--- Provided records Enclosed Below ---
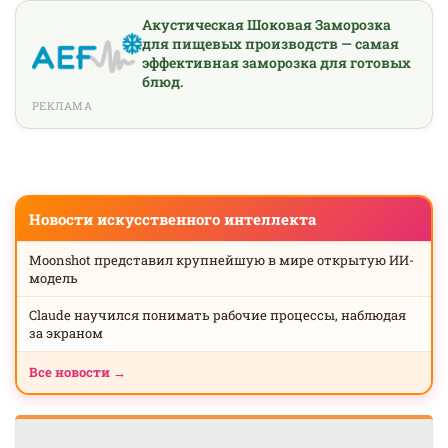
Акустическая Шоковая Заморозка
для пищевых производств — самая
эффективная заморозка для готовых
блюд.
РЕКЛАМА
Новости искусственного интеллекта
Moonshot представил крупнейшую в мире открытую ИИ-
модель
Claude научился понимать рабочие процессы, наблюдая
за экраном
Все новости →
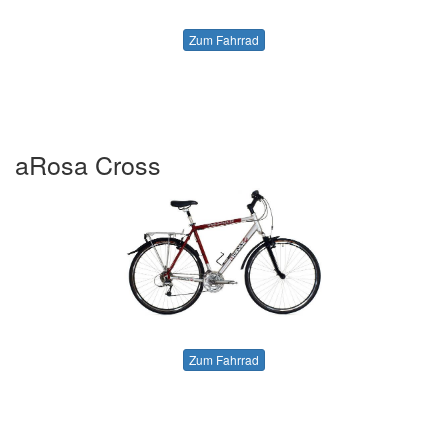
Zum Fahrrad
aRosa Cross
Zum Fahrrad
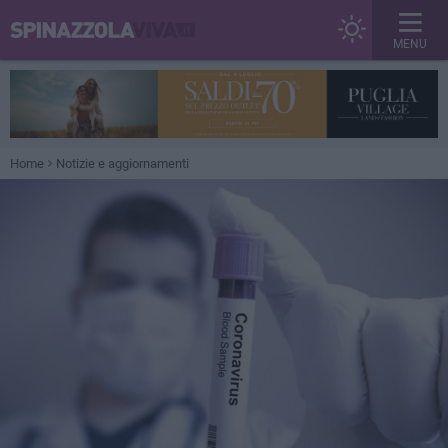
MENU
Home
Notizie e aggiornamenti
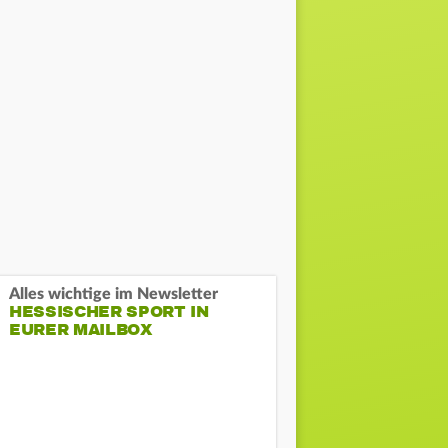
Alles wichtige im Newsletter
HESSISCHER SPORT IN
EURER MAILBOX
--- End of Enclosed Provided records ---
→ Assignment
Reproduce the lines from the line containing "Moonshot представил крупнейшую" through the end of the records above, exactly and inclusively, omitting pictures.

→ Answer below
Moonshot представил крупнейшую в мире открытую ИИ-
модель
Claude научился понимать рабочие процессы, наблюдая
за экраном
Все новости →
Zum Fahrrad
aRosa Cross
Zum Fahrrad
MENU
Home
Notizie e aggiornamenti
Alles wichtige im Newsletter
HESSISCHER SPORT IN
EURER MAILBOX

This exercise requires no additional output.